From minor league baseball and hockey to high school teams there are many different ways to interact with social networks and communities when you shift to an audience perspective and think small and targeted. This LA Times story is a case in point.
If Ben Londo's game were football, he'd be as famous as Reggie Bush, the
former USC running back who won last year's Heisman Trophy as the
country's best college football player.
More famous, actually. Londo, a Cal Poly San Luis Obispo senior, has won his rugged sport's equivalent of the Heisman for two years in a row, and is intent on winning it again this season.

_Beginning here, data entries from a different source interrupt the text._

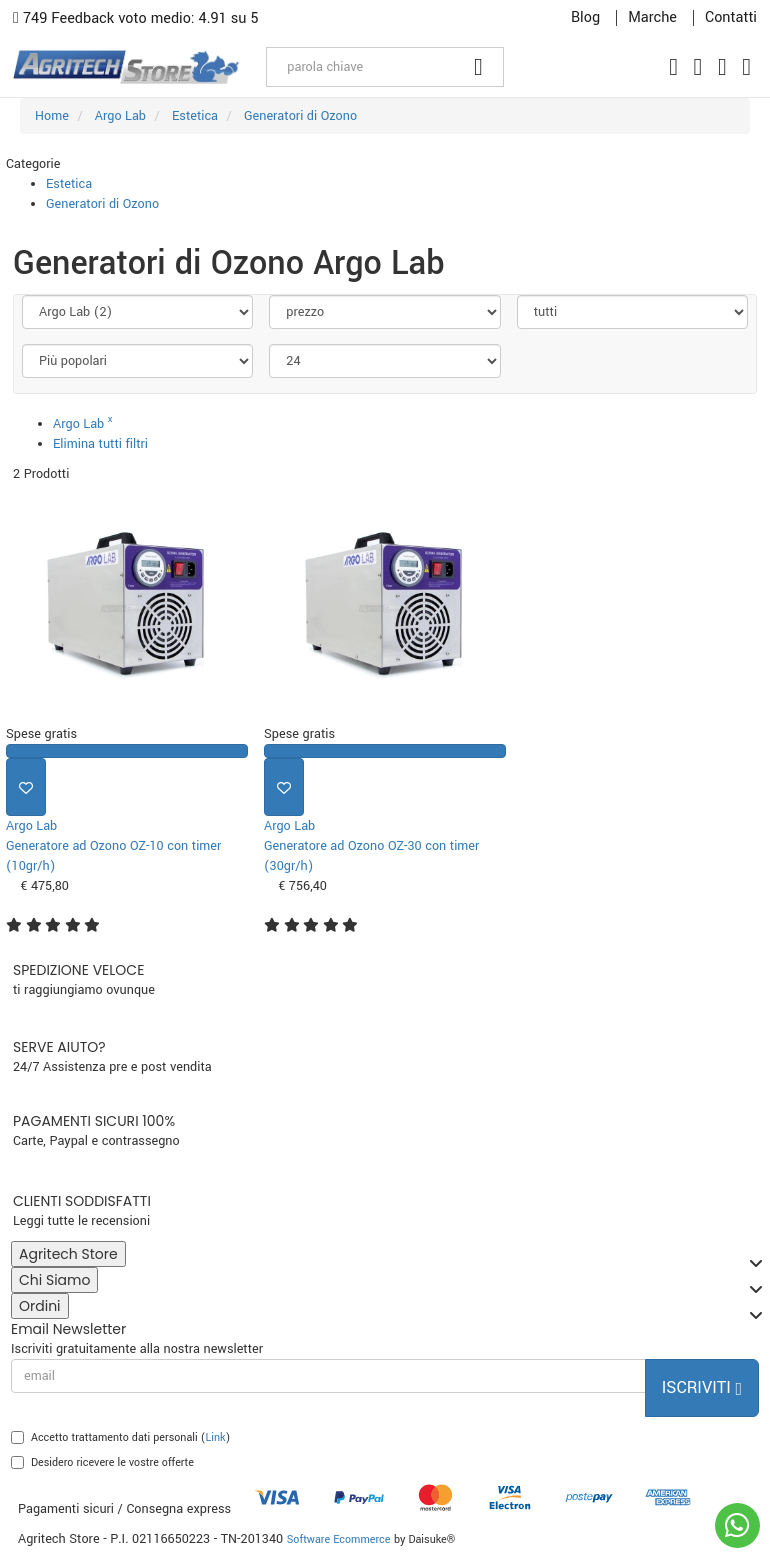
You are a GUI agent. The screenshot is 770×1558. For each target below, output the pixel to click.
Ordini (44, 1307)
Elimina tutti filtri (100, 444)
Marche (652, 18)
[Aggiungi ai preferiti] (26, 787)
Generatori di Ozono (102, 204)
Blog (585, 18)
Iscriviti (702, 1387)
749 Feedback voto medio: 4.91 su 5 (136, 18)
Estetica (69, 184)
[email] (328, 1376)
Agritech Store (72, 1255)
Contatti (731, 18)
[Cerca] (479, 67)
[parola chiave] (360, 67)
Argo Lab (83, 424)
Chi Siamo (58, 1281)
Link (216, 1437)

As the article goes on the describe the triumphs of Ben and his college rodeo team, it notes that it costs each team member about $5.000 a school quarter to maintain their horses. And scholarships cover only part of the costs. The visibility of the sport and the needs of the athletes were opportunities US Smokeless Tobacco wasn't going to pass up for its sports marketing portfolio. I wonder how many health promotion programs around the collegiate rodeo circuit have done the same?

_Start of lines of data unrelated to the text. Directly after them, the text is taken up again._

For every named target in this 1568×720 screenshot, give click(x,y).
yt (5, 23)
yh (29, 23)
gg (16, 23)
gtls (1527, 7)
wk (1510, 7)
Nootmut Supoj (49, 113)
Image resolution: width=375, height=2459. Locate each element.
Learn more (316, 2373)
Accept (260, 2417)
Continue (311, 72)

The current interest in getting involved in digital social network sites on one hand is quite exciting to witness, but on the other hand there are thousands of social network sites convening every day across the country - sporting, arts and entertainment events in your community - that engage their participants, fans and schools as much (or more) that a site on MySpace. Maybe they don't have the sophistication or Wow! factor of digital media, but these real life social convening points are likely even more powerful than mediated ones to encourage the adoption of the behaviors, products and services you are marketing.

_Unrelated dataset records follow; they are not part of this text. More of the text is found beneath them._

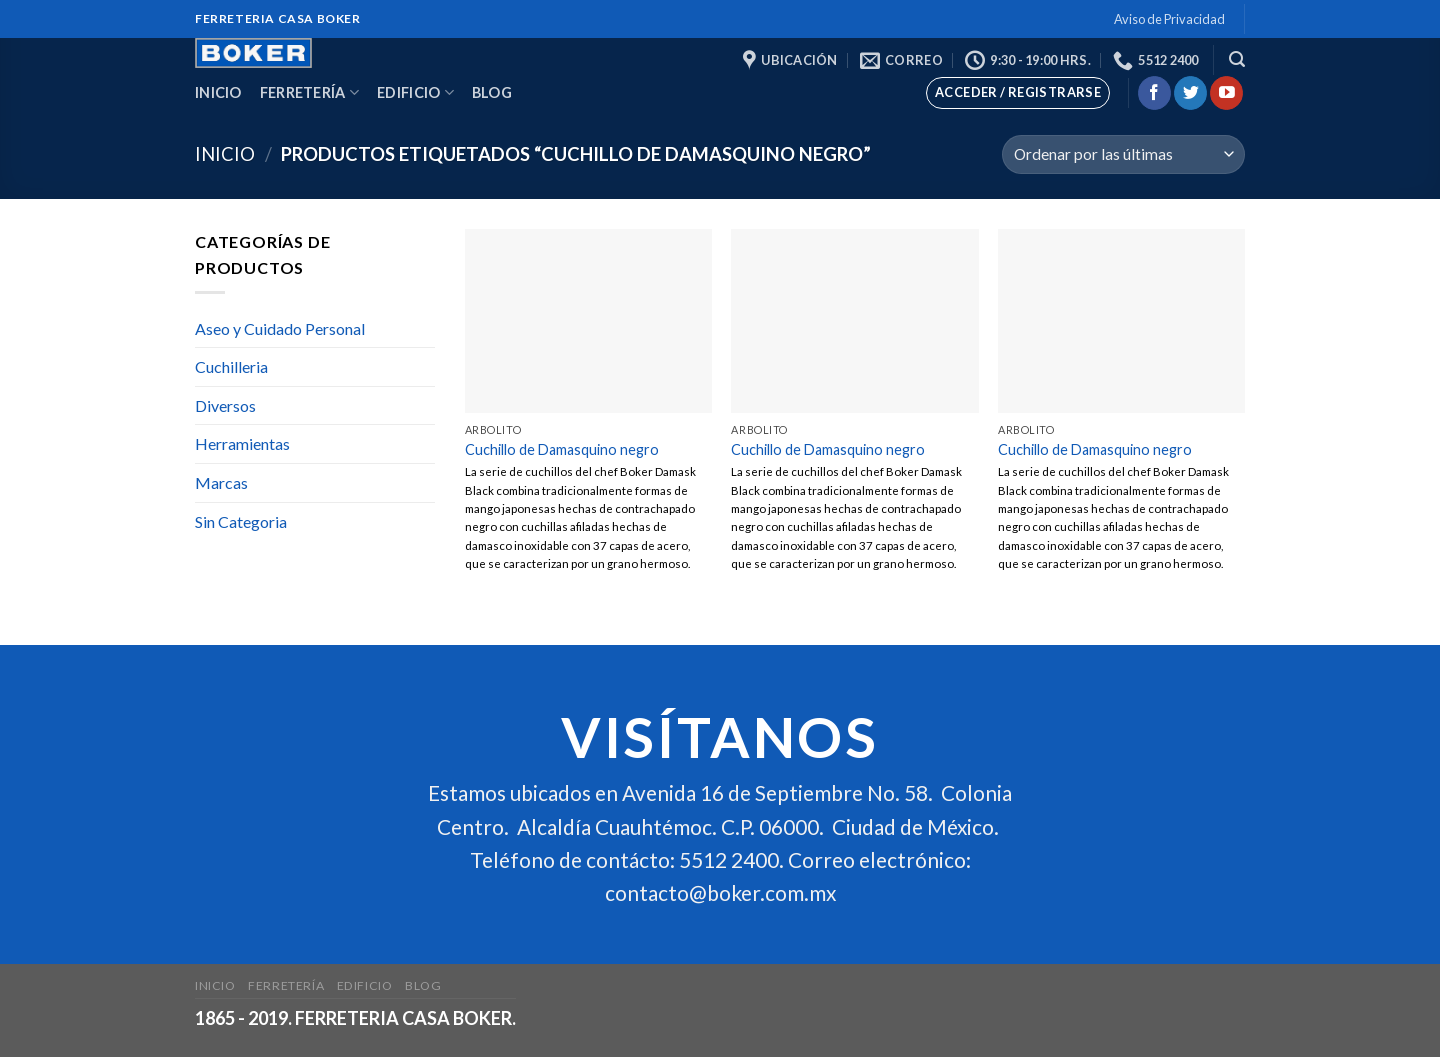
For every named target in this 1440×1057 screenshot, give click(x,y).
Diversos (225, 405)
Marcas (221, 482)
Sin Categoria (241, 521)
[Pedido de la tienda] (1123, 154)
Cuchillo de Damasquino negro (562, 449)
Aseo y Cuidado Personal (280, 328)
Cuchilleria (231, 366)
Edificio (415, 92)
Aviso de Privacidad (1169, 19)
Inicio (218, 92)
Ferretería (309, 92)
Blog (492, 92)
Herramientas (242, 443)
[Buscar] (1237, 59)
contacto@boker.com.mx (720, 892)
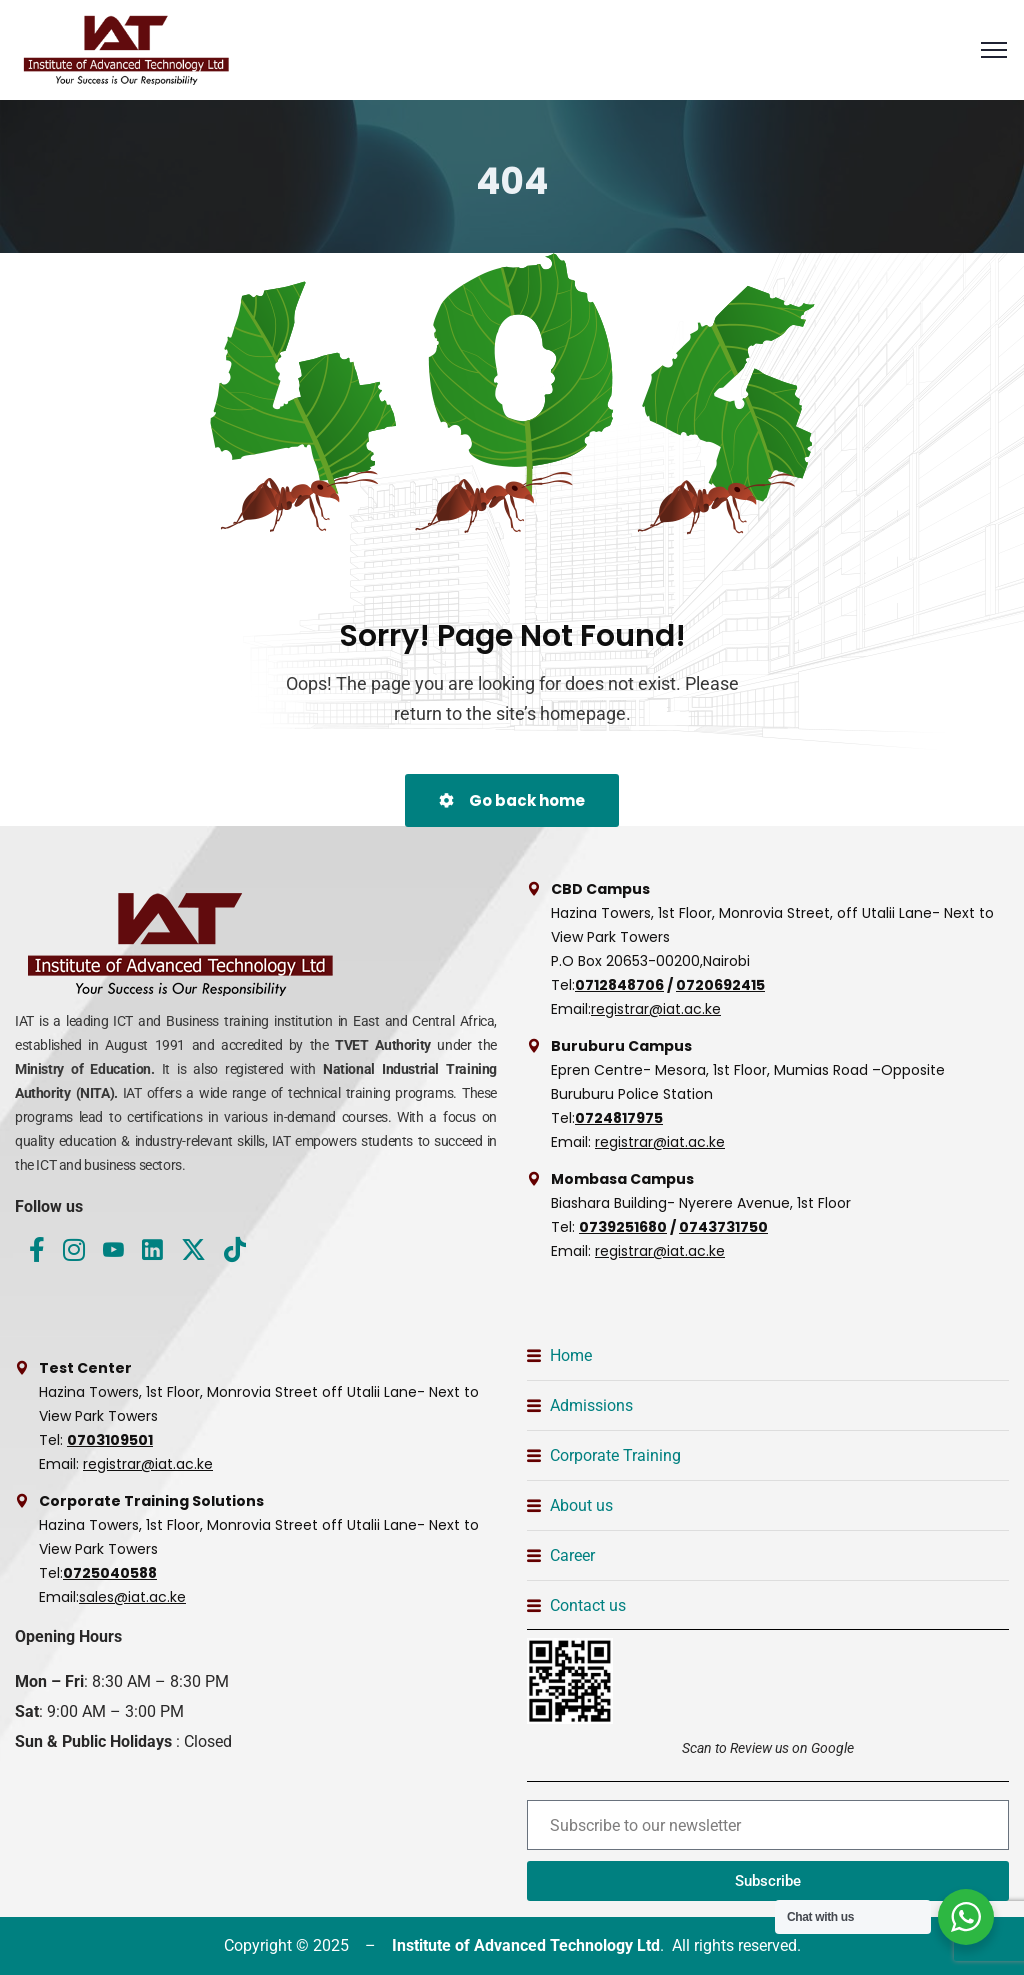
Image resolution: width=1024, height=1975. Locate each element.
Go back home (512, 800)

When I was directing a community-based program, our sponsorship of a youth soccer team in the Portuguese community may not have altered a single heart disease risk factor in and of itself, but it paid dividends for us in demonstrating that we were part of their community and developing relationships that led to a series of risk reduction programs (including risk factor screenings at some of the games).
Wherever you are planning or conducting a health promotion program, you might want to ask yourself if this is your first rodeo? And if not, look for one. Speaking of hockey, who wouldn't be conducting some of their flu shot education programs this time of year at ice skating rinks?